PESCARA. Torna l'amarezza nei commercianti di Pescara. Con l'ingresso in zona rossa da domenica scorsa, per 14 giorni i negozi di abbigliamento, calzature e le gioiellerie sono costretti a fermarsi. Un'ingiustizia secondo molti, dal momento che restano tante le attività che possono continuare a lavorare. E qualcuno parla di penalizzazione, ma anche di concorrenza sleale. A peggiorare il quadro, anche il tempismo. La chiusura arriva negli ultimi 15 giorni di saldi invernali, che si concluderanno ufficialmente il prossimo 4 marzo. Il freddo di questi giorni, secondo gli esercenti, avrebbe favorito gli ultimi acquisti della stagione e invece così tanta merce resterà invenduta. «I saldi non stavano andando bene e mancavano ormai pochi giorni in una stagione difficilissima», commenta Marco Canale, titolare di Maya e presidente del consorzio Pescara al Centro. «La situazione è drammatica. Le strade nel pomeriggio erano deserte. Un po' di passeggio si aveva solo la mattina e ora questa chiusura appesantisce il quadro. Siamo costretti a stare 14 giorni senza incassi, in una fase in cui questa ondata di freddo poteva liberarci di tanta merce invernale. Oltre il danno anche la beffa, dal momento che essendo stata la Regione a decretare la zona rossa siamo fuori dai ristori che ci sarebbero toccati se la decisione fosse stata del governo e questo è davvero assurdo».
Sebbene siano diversi i commercianti a tentare la strada dell'online, specie nei periodi di chiusura forzata, per Canale l'80 per cento dei commercianti di Pescara non è preparato. «La piattaforma e-commerce che ha creato il Comune, senza adeguata formazione, non serve a molto. È come dare un'auto di lusso a una persona senza patente. Andavano fatti dei corsi per spiegare agli esercenti come usare questo strumento».

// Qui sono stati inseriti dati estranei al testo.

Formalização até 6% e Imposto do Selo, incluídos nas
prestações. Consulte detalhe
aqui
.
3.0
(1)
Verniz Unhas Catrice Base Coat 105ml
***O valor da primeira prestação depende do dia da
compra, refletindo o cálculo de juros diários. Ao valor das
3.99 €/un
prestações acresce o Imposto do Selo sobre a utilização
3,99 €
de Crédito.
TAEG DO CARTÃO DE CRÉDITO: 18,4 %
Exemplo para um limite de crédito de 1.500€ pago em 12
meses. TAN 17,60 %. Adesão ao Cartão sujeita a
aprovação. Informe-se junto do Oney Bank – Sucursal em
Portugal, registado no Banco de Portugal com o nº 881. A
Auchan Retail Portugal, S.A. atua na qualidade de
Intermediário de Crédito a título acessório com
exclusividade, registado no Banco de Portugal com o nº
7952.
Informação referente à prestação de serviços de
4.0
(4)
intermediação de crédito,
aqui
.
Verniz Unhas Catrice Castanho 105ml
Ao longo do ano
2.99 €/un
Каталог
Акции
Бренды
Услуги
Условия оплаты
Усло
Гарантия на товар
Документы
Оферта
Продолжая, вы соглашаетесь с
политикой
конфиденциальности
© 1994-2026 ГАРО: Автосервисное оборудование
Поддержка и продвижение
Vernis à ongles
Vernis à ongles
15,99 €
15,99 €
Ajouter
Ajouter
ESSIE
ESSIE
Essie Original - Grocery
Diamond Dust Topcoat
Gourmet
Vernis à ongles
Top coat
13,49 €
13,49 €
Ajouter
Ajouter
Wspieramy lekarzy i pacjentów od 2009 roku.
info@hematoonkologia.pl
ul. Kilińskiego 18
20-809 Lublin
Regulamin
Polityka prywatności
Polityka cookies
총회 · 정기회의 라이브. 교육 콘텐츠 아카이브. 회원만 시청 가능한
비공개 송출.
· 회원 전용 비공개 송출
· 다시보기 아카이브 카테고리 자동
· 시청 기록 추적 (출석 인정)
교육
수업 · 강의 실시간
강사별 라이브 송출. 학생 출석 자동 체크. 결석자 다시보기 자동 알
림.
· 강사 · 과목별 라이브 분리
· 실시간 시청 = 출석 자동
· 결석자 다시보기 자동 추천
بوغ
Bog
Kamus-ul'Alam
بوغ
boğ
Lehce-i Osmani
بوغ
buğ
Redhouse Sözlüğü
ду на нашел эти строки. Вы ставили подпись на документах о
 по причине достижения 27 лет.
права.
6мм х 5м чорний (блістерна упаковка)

Si sono date da fare per potenziare le consegne a domicilio e le vendite attraverso i social le ragazze di Chickster's Vicolo, «ma non è la stessa cosa della vendita in negozio», confessa la titolare Jessica Rossi. «I saldi stavano andando bene. La zona gialla, anche se durata pochissimo, ci aveva permesso anche di lavorare con qualche cliente di fuori comune. Siamo a fine saldo, quindi ormai l'invernale resterà fermo e tra l'altro avevamo già cominciato l'approvvigionamento della primavera-estate. Ora, ci troviamo di nuovo nel baratro. Comprendiamo le restrizioni, però alla fine sono tante le attività che possono restare aperte. Non capiamo perché questo limite per l'abbigliamento».

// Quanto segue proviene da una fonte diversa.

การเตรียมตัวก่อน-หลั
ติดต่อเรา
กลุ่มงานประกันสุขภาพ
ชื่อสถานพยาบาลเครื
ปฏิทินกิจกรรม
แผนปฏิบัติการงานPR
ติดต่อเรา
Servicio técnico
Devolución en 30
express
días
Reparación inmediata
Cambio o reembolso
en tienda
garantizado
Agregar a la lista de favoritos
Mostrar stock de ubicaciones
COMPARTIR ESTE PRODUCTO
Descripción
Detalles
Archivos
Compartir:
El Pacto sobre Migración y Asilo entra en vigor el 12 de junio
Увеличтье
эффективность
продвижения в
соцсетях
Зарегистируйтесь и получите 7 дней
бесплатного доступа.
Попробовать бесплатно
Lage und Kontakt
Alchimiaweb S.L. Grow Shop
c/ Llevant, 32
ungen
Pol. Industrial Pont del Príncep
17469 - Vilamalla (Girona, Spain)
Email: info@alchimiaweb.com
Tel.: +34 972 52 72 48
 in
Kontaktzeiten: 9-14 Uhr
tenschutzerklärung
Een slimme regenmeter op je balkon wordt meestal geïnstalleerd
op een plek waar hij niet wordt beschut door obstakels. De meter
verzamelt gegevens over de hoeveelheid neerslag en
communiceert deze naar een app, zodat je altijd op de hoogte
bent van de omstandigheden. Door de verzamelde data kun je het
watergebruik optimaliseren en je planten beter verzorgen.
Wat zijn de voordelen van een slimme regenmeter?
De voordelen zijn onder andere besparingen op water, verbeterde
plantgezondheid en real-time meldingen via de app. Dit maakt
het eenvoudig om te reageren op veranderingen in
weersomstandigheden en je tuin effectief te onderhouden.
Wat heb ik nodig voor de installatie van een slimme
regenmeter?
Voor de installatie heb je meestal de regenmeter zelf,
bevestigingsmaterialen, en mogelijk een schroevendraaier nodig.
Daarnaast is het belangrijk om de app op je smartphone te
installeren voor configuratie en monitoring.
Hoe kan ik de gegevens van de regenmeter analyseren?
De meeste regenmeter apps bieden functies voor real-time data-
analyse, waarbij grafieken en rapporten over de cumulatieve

Dello stesso parere Enzo D'Ottaviantonio, presidente di Federmoda Pescara e titolare della boutique da uomo, Ed'O Manstore. «Non capiamo quanto possa essere provvidenziale per la salute dei cittadini chiudere i negozi di abbigliamento, calzature e gioiellerie se poi tutto il resto continua a rimanere aperto. Vanno chiuse tutte le attività, altrimenti diventa solo una concorrenza sleale. Questa chiusura di 14 giorni è un ulteriore colpo che ci atterra. Eravamo ripartiti spostando a febbraio i tanti pagamenti rimasti indietro. Con due settimane di lavoro in meno, diventa davvero difficile sostenere le spese della merce già acquistata».

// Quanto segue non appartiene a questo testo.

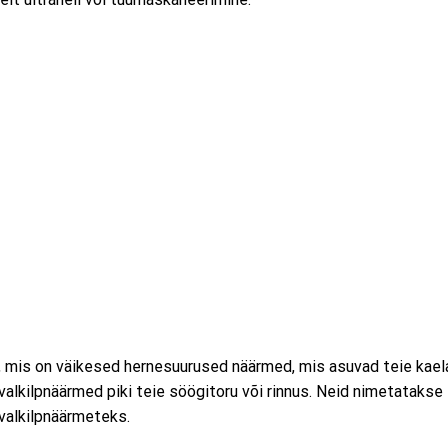
et, mis on väikesed hernesuurused näärmed, mis asuvad teie kael
valkilpnäärmed piki teie söögitoru või rinnus. Neid nimetatakse
valkilpnäärmeteks.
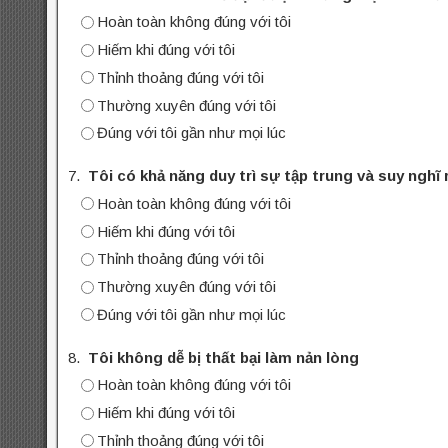
Hoàn toàn không đúng với tôi
Hiếm khi đúng với tôi
Thỉnh thoảng đúng với tôi
Thường xuyên đúng với tôi
Đúng với tôi gần như mọi lúc
7.
Tôi có khả năng duy trì sự tập trung và suy nghĩ
Hoàn toàn không đúng với tôi
Hiếm khi đúng với tôi
Thỉnh thoảng đúng với tôi
Thường xuyên đúng với tôi
Đúng với tôi gần như mọi lúc
8.
Tôi không dễ bị thất bại làm nản lòng
Hoàn toàn không đúng với tôi
Hiếm khi đúng với tôi
Thỉnh thoảng đúng với tôi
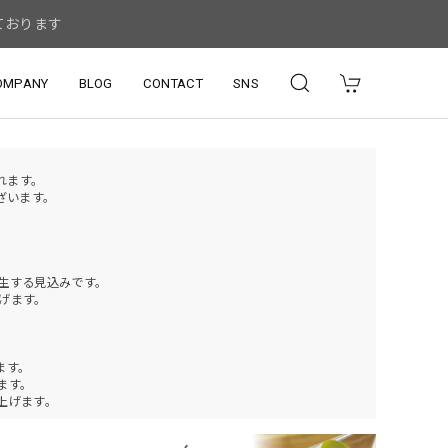
ております
OMPANY
BLOG
CONTACT
SNS
されます。
ざいます。
発生する見込みです。
げます。
ます。
ります。
上げます。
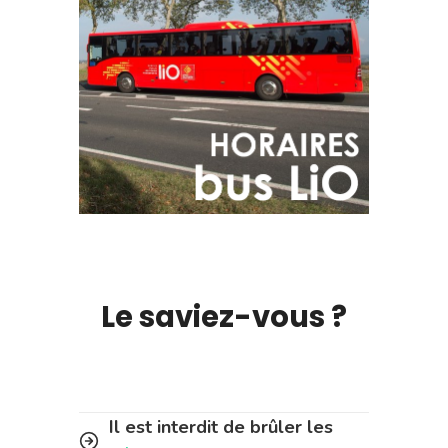
Le saviez-vous ?
Il est interdit de brûler les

«Abbiamo comprato 5mila euro di capi primaverili mercoledì scorso», rivela Mario Amendolagine, proprietario con la figlia Maria di Dress Code. «Ora ci troviamo con i negozi chiusi e un capitale enorme dentro. Questa chiusura è distruttiva. Eravamo a fine saldo, quando riapriremo ci toccherà fare delle ultra svendite».
«Avevamo allestito il negozio da pochi giorni con la nuova collezione», aggiunge Vittoria Boscolo, titolare insieme alla figlia, Benedetta Battista, di Glam su via Roma. «Le temperature bassissime delle ultime settimane ci stavano aiutando nei saldi e adesso la stagione si è interrotta bruscamente. Per fortuna, il nostro punto di forza è anche la visibilità che abbiamo sui social, e quindi continueremo le vendite online, ma per una cliente non è mai come entrare in negozio e provare il capo».